Ugh–I can’t get into the characters, and I don’t care much about the characters. I was annoyed how I got to the fishing trip with young David and the swordfish, which seemed to be promising, so I kept with it past my 100 page barrier. After 30 pages, he’s still got the fish on the line and hasn’t gotten it in the boat, still fighting. Yes, I know wrestling a thousand-pound fish on the line is hard work, especially for a young kid, but heavens–how much of it do we readers need to see? And how nonchalant can the adults be that this kid is trying to hang onto this fish and they’re drinking a beer or just waiting around for the kiddo to finish.

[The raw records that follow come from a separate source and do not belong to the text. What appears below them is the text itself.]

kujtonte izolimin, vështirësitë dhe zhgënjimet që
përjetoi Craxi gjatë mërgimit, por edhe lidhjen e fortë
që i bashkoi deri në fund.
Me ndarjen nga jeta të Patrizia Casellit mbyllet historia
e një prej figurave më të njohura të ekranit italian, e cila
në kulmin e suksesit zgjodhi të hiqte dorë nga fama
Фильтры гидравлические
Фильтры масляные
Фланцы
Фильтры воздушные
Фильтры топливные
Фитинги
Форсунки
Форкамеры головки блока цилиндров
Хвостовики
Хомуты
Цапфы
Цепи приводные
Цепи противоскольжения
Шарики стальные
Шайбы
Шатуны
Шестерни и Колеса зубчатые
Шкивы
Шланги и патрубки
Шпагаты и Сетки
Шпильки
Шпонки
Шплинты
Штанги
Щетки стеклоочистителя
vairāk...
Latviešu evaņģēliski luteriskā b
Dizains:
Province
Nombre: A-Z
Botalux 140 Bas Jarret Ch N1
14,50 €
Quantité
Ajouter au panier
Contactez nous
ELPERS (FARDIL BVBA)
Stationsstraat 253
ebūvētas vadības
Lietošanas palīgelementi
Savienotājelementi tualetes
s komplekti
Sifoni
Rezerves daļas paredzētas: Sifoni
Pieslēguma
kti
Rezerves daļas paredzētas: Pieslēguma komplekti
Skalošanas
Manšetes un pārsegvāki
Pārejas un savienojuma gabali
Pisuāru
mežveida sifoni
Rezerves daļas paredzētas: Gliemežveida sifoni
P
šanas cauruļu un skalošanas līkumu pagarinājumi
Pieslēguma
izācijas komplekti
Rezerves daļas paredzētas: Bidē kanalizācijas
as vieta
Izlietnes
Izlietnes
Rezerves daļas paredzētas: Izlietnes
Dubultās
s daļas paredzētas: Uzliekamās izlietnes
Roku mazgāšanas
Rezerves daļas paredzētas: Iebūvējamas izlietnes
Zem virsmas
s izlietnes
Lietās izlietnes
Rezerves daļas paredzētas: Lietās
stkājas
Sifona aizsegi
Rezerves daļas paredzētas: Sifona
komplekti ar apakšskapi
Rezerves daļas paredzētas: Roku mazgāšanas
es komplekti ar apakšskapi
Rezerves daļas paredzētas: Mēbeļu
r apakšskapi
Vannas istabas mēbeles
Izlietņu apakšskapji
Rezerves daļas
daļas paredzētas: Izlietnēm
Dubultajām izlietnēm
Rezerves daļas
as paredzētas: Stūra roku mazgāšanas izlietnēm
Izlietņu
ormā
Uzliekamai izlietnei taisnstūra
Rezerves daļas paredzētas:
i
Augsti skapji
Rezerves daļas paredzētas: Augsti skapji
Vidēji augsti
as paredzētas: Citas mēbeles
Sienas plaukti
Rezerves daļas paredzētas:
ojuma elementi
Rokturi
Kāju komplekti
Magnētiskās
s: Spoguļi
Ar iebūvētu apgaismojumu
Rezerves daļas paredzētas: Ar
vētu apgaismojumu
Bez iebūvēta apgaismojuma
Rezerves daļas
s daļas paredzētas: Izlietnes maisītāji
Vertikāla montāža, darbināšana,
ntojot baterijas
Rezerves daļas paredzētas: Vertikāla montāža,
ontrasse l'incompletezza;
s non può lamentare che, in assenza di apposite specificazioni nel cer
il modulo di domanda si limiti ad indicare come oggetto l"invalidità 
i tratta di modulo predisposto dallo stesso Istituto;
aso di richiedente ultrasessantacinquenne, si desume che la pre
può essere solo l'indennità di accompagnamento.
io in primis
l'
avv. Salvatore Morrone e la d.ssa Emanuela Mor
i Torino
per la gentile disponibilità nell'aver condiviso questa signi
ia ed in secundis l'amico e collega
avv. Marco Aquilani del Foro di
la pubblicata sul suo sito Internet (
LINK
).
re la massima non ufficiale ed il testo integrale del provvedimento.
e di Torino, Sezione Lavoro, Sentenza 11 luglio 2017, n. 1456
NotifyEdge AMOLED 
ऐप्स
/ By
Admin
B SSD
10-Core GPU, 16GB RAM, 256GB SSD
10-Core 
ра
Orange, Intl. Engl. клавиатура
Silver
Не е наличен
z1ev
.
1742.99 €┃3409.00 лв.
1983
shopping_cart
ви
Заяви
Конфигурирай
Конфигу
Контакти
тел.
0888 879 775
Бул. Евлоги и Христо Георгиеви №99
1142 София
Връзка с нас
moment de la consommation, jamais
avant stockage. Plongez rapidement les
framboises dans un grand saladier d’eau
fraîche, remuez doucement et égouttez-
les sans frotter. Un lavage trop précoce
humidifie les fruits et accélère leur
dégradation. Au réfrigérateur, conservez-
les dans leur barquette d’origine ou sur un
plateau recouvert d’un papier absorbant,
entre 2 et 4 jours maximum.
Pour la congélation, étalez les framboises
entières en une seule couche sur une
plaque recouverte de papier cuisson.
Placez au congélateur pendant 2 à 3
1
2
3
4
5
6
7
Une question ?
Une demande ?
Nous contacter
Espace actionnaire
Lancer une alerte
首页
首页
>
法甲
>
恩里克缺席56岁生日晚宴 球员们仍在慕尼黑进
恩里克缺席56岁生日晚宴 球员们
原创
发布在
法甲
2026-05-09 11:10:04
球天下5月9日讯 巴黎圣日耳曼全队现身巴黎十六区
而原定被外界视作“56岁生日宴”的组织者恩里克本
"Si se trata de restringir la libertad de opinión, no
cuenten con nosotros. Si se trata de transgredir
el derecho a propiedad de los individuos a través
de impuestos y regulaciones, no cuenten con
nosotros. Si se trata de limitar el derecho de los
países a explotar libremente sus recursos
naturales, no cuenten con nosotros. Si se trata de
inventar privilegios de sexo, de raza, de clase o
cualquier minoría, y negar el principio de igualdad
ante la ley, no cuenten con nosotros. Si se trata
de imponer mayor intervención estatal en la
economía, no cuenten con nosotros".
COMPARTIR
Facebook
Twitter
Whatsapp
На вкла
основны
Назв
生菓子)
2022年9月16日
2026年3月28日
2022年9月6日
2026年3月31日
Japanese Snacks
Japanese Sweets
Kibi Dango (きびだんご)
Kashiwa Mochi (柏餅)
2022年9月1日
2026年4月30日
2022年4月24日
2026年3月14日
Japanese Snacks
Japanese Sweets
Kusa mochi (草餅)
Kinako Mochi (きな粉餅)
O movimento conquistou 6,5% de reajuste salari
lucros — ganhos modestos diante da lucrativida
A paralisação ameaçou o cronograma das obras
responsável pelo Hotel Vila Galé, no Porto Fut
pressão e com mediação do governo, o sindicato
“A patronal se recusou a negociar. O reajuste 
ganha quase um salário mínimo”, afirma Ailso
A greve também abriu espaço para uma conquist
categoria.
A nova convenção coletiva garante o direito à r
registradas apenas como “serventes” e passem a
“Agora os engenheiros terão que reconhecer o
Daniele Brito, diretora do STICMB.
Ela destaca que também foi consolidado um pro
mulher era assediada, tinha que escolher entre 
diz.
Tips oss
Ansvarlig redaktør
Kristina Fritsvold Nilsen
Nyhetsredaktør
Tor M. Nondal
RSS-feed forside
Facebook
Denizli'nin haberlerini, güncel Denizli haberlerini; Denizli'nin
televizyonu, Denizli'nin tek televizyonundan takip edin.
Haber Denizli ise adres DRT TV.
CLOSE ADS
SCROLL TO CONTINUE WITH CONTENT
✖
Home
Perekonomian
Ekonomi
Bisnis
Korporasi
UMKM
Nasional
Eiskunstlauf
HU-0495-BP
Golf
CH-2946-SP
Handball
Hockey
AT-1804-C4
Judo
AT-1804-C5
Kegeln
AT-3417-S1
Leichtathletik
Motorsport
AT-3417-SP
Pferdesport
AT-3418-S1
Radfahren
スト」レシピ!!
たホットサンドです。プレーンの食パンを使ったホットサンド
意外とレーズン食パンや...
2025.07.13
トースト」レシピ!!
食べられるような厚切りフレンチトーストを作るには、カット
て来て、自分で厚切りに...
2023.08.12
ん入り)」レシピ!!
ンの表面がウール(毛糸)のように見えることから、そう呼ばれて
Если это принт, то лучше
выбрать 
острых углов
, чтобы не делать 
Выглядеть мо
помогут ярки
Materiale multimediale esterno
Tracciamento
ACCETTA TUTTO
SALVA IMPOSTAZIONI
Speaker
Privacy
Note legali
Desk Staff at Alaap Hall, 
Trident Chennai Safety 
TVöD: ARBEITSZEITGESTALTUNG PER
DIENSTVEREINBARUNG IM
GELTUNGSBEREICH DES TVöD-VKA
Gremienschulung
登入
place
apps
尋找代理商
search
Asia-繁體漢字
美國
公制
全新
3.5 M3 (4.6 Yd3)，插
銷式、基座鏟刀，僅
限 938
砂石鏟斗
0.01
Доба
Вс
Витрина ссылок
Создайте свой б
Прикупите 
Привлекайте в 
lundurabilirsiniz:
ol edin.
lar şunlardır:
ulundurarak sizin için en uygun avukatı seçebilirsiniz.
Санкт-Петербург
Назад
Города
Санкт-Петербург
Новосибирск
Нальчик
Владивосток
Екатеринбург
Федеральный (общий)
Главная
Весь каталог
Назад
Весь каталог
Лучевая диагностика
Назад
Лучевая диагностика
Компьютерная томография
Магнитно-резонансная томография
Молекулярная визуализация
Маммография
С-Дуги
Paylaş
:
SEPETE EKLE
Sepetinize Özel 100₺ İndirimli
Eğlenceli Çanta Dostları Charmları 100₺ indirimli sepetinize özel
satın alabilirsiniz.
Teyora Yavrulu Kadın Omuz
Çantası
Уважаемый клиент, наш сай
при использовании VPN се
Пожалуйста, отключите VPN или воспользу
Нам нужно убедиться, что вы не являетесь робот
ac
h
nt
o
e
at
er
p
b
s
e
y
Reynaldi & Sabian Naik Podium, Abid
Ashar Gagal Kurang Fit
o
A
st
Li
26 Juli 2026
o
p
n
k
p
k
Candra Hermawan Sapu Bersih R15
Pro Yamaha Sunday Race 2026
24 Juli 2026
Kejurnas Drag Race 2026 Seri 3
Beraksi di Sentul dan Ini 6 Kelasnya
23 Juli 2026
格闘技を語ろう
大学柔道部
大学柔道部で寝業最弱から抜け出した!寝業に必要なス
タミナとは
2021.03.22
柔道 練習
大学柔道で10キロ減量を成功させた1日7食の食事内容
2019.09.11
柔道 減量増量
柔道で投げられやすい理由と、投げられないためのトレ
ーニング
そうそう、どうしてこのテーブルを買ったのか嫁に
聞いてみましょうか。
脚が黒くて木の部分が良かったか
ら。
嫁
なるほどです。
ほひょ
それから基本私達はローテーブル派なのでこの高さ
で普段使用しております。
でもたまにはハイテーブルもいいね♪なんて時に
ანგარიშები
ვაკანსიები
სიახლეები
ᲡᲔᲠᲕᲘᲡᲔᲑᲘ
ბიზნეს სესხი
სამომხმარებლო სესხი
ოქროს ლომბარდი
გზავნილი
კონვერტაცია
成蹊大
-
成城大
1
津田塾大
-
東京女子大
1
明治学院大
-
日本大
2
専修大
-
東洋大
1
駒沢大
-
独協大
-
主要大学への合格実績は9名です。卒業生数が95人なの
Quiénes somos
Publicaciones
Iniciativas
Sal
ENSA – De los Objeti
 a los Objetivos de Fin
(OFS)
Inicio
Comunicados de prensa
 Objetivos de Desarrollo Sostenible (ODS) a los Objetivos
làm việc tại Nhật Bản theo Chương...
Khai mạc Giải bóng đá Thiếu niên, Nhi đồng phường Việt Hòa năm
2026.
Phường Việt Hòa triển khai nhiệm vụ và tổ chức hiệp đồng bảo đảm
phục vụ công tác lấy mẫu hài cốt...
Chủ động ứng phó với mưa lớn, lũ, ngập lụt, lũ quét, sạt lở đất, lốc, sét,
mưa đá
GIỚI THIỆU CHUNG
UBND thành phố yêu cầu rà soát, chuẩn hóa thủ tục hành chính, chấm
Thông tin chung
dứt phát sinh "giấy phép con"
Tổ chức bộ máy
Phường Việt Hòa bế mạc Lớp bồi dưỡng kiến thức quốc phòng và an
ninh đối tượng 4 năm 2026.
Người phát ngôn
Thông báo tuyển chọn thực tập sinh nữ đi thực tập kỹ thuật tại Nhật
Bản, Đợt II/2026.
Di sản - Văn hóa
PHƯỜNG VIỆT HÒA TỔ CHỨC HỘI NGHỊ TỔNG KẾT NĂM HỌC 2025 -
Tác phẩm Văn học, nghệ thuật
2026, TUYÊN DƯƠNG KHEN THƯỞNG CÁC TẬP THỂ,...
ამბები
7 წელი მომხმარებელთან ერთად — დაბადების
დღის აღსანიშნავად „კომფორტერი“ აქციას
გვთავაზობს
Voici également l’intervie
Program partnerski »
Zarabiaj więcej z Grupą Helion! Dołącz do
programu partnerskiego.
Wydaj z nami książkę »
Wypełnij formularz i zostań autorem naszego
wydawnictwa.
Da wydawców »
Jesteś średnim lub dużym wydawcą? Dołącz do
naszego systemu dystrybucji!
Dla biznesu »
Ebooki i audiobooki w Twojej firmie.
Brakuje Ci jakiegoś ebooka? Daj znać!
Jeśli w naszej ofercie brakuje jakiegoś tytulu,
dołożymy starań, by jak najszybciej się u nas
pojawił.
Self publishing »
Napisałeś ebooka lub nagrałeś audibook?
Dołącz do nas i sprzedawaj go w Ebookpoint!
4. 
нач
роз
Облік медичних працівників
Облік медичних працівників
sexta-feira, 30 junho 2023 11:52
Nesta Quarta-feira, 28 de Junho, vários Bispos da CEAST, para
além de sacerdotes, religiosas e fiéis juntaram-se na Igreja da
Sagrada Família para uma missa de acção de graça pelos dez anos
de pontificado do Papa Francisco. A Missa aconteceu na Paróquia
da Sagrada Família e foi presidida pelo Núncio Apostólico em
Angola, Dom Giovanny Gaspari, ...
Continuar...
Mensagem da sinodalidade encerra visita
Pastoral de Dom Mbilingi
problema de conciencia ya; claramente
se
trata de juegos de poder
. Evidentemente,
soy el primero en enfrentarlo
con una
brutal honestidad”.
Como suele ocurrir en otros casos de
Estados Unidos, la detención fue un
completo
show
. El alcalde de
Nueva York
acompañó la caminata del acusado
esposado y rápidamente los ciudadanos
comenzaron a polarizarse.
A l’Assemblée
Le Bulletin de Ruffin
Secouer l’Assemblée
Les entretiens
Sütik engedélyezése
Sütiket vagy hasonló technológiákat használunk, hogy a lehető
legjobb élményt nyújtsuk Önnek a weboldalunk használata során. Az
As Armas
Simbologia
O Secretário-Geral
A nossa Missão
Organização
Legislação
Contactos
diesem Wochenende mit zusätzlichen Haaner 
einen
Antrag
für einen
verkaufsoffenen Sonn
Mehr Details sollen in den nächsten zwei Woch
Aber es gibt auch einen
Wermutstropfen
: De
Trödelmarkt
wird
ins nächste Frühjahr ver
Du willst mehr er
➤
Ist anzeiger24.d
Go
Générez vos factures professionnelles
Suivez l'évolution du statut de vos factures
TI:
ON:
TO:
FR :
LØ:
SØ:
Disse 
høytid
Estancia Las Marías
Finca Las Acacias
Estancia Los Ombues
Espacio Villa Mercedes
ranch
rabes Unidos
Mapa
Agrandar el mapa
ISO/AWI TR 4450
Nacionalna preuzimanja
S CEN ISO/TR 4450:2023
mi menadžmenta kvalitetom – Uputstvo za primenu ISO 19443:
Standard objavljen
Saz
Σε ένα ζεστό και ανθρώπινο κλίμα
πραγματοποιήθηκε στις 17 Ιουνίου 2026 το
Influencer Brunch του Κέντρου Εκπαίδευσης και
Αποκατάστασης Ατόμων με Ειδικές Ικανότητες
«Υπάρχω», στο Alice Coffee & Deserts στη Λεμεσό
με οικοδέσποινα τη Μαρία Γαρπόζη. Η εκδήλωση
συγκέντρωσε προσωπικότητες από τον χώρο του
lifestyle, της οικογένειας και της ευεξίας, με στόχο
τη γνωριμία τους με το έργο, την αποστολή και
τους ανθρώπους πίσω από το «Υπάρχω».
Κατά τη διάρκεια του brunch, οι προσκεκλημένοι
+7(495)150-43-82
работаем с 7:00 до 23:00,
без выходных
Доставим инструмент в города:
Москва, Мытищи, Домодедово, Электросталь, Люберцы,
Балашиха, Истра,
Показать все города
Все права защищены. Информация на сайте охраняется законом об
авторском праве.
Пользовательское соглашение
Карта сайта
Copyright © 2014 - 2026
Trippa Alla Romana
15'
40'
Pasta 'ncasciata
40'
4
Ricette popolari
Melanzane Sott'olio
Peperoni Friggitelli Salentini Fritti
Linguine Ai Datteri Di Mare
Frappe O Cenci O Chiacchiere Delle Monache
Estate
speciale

Now, you might think I’d be slamming The Old Man and the Sea, which definitely covered this fishing territory–and FAR better. I admit I hated it when I first read it, but I think it was having to read it for school, read it for symbolism and all these Christ analogies that we were supposed to see. However, I found that story compelling on its own because yes, it’s an old man and a fish (like the boy and the fish), but you got to know the old man and care about his desperation, about what he needs to do. You’re rooting for the guy.

In Islands in the Stream, David’s working hard on the fish to get it in the boat by himself, and he gets a little development (mostly afterward) but the characters are boring as hell otherwise.

Too boring for me to stick with.

Ugh, very little to get excited about for me in this one. Hoping his short stories are better (I’ve got a book of those now).

Not my cup of tea–find yourself a spoiler-free book jacket blurb and see what you think about it.